The Federal Reserve lowered official borrowing costs by a quarter point Wednesday, the first interest rate cut since December, and indicated two more cuts are expected this year, with newly-appointed governor Stephen Miran dissenting in favor of a larger 50 basis point reduction.
The FOMC lowered its federal funds rate to a target range of 4-4.25%, citing downside risks to the labor market, and penciled in two additional reductions for 2025 and one more next year in its latest Summary of Economic Projections.
"Downside risks to employment have risen," the Fed said in its post-meeting policy statement.
"Job gains have slowed, and the unemployment rate has edged up but remains low. Inflation has moved up and remains somewhat elevated," the statement said.
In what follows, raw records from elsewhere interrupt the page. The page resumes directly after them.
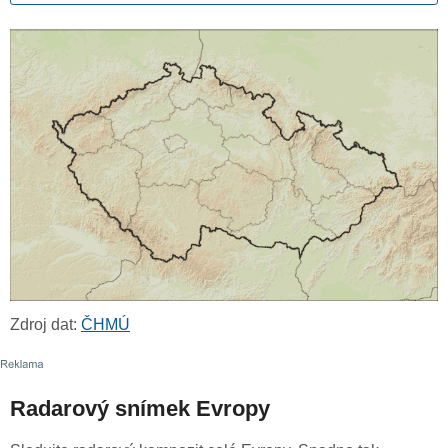
Zdroj dat:
ČHMÚ
Radarový snímek Evropy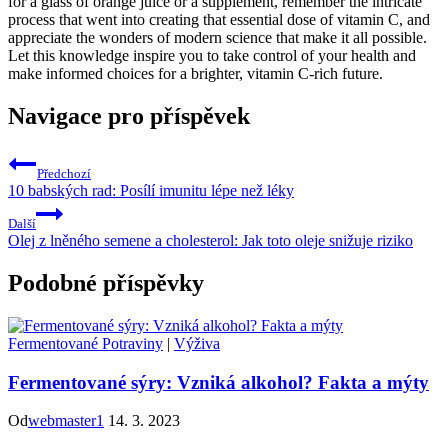
for a glass of orange juice or a supplement, remember the intricate
process that went into creating that essential dose of vitamin C, and
appreciate the wonders of modern science that make it all possible.
Let this knowledge inspire you to take control of your health and
make informed choices for a brighter, vitamin C-rich future.
Navigace pro příspěvek
Předchozí
10 babských rad: Posílí imunitu lépe než léky
Další
Olej z lněného semene a cholesterol: Jak toto oleje snižuje riziko
Podobné příspěvky
Fermentované Potraviny
|
Výživa
Fermentované sýry: Vzniká alkohol? Fakta a mýty
Od
webmaster1
14. 3. 2023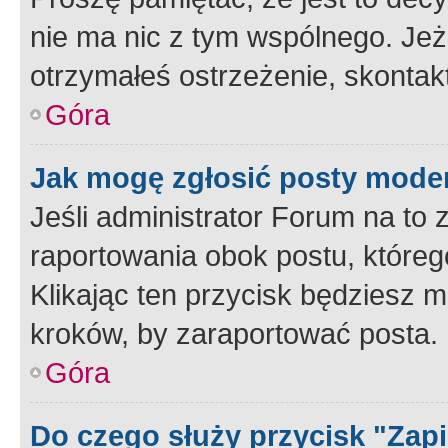
nie ma nic z tym wspólnego. Jeże
otrzymałeś ostrzeżenie, skontakt
Góra
Jak mogę zgłosić posty mode
Jeśli administrator Forum na to 
raportowania obok postu, któreg
Klikając ten przycisk będziesz m
kroków, by zaraportować posta.
Góra
Do czego służy przycisk "Zap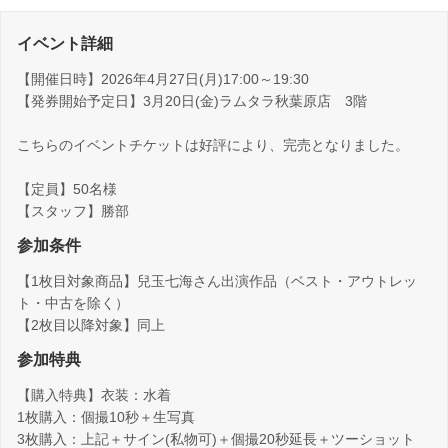
イベント詳細
【開催日時】2026年4月27日(月)17:00～19:30
【発券開始予定日】3月20日(金)ラムタラ秋葉原店 3階
こちらのイベントチケットは好評により、完売となりました。
【定員】50名様
【スタッフ】勝部
参加条件
【1枚目対象商品】兒玉七海さん出演作品（ベスト・アウトレッ
ト・中古を除く）
【2枚目以降対象】同上
参加特典
【購入特典】衣装：水着
1枚購入：個撮10秒＋生写真
3枚購入：上記＋サイン(私物可)＋個撮20秒延長＋ツーショット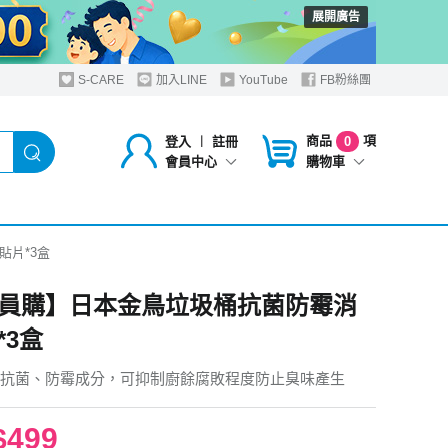
展開廣告
S-CARE
加入LINE
YouTube
FB粉絲團
商品
項
登入
︱
註冊
0
購物車
會員中心
貼片*3盒
員購】日本金鳥垃圾桶抗菌防霉消
*3盒
抗菌、防霉成分，可抑制廚餘腐敗程度防止臭味產生
$499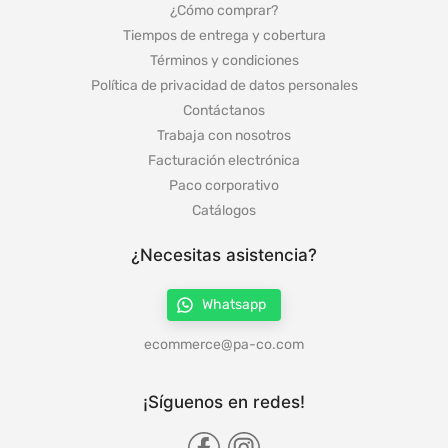
¿Cómo comprar?
Tiempos de entrega y cobertura
Términos y condiciones
Política de privacidad de datos personales
Contáctanos
Trabaja con nosotros
Facturación electrónica
Paco corporativo
Catálogos
¿Necesitas asistencia?
Whatsapp
ecommerce@pa-co.com
¡Síguenos en redes!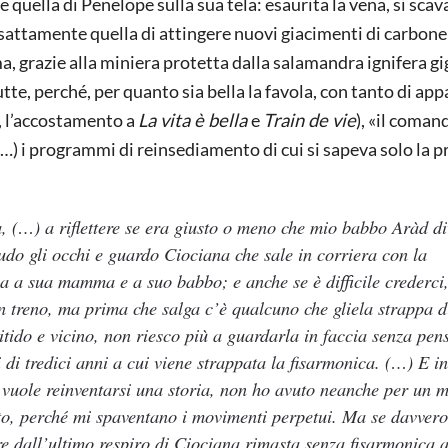
e quella di Penelope sulla sua tela: esaurita la vena, si sca
sattamente quella di attingere nuovi giacimenti di carbone
 ma, grazie alla miniera protetta dalla salamandra ignifera g
tte, perché, per quanto sia bella la favola, con tanto di ap
a, l’accostamento a
La vita è bella
e
Train de vie
), «il coman
) i programmi di reinsediamento di cui si sapeva solo la p
, (…) a riflettere se era giusto o meno che mio babbo Aràd d
udo gli occhi e guardo Ciociana che sale in corriera con la
ina a sua mamma e a suo babbo; e anche se è difficile crederci
 un treno, ma prima che salga c’è qualcuno che gliela strappa 
tido e vicino, non riesco più a guardarla in faccia senza pen
 di tredici anni a cui viene strappata la fisarmonica. (…) E i
hi vuole reinventarsi una storia, non ho avuto neanche per un
iato, perché mi spaventano i movimenti perpetui. Ma se davver
re dall’ultimo respiro di Ciociana rimasta senza fisarmonica a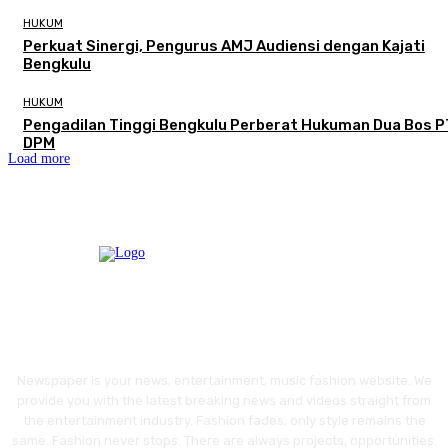
HUKUM
Perkuat Sinergi, Pengurus AMJ Audiensi dengan Kajati
Bengkulu
HUKUM
Pengadilan Tinggi Bengkulu Perberat Hukuman Dua Bos P
DPM
Load more
Newspaper is your news, entertainment, music fashion website. We
provide you with the latest breaking news and videos straight from
the entertainment industry. Fashion fades, only style remains the
same. Fashion never stops. There are always projects, opportunities.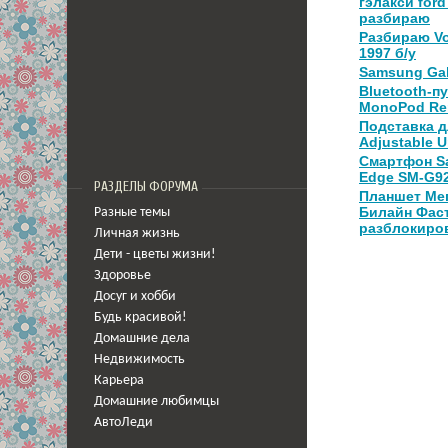
гэлакси ford
разбираю
Разбираю Vo
1997 б/у
Samsung Gal
Bluetooth-п
MonoPod Rem
Подставка д
Adjustable U
Смартфон S
Edge SM-G9
РАЗДЕЛЫ ФОРУМА
Планшет Мег
Билайн Фаст
Разные темы
разблокиров
Личная жизнь
Дети - цветы жизни!
Здоровье
Досуг и хобби
Будь красивой!
Домашние дела
Недвижимость
Карьера
Домашние любимцы
АвтоЛеди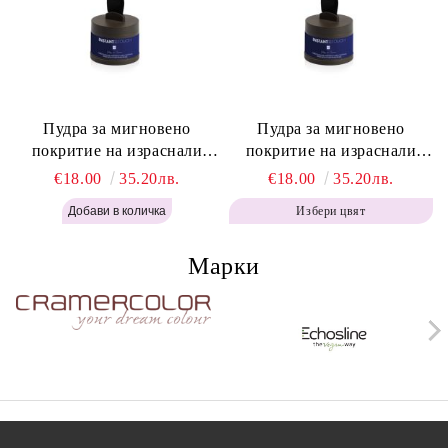
Пудра за мигновено
Пудра за мигновено
покритие на израснали
покритие на израснали
корени Топло Кафяво -
корени Кафяво - Labor Pro
€18.00
35.20лв.
€18.00
35.20лв.
Labor Pro Instant Retouch
Instant Retouch Powder -
Избери цвят
Powder - Warm Brown H643
Brown H642
Марки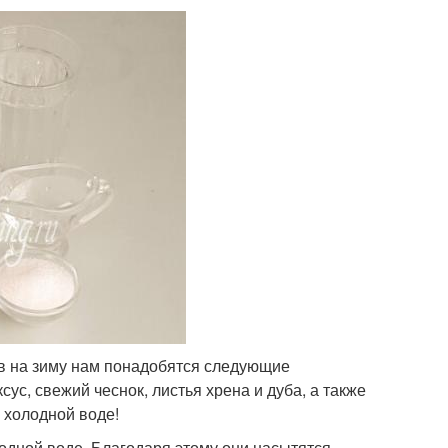
в на зиму нам понадобятся следующие
сус, свежий чеснок, листья хрена и дуба, а также
 холодной воде!
одной воде. Благодаря этому они насытятся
The rate cut comes against the backdrop of relentless public pressure from the White House on the Fed to lower interest rates. President Donald Trump is attempting to fire Fed governor Lisa Cook in an unprecedented move that is still being litigated, and also just appointed former top White House economic adviser Miran to the Fed board of governors.
Miran not only voted in favor of a larger cut but the Fed's dot plot suggests he wanted as much as 150 basis points of cuts this year, compared with a median 50bps for the rest of the FOMC.
SCATTERED DOTS
The dots showed significant internal divisions beyond Miran's dissent. One non-voting member preferred not to cut at this meeting or for the rest of this year; six thought Wednesday's cut should be the last for the year; two expect one more cut in 2025; nine see two more quarter-point cuts.
The updated economic projections see core PCE inflation ending the year at 3.1%, unchanged from the June projections, while unemployment is seen averaging 4.5% in the fourth quarter, same as in June. The Fed upgraded its inflation forecast for next year by 0.2 ppt to 2.6% for both core and headline.
Concerns about the strength of employment have grown after two months of weaker-than-expected payrolls growth, extensive downward revisions going back into last year, as well an uptick in the jobless rate.
At the same time, officials are all too cognizant of an inflation rate that is still hovering around 2.5-3%, and thus remains well above the central bank's target, with little sign of progress over the last 18 months or so.
This means Fed Chair Jerome Powell is unlikely to commit to a preset course of rate cuts during his post-meeting press conference at 2:30 pm.
The Fed cut rates by 100 basis points last year but then paused as Trump's tariff and immigration policies increased uncertainty around inflation and growth prospects.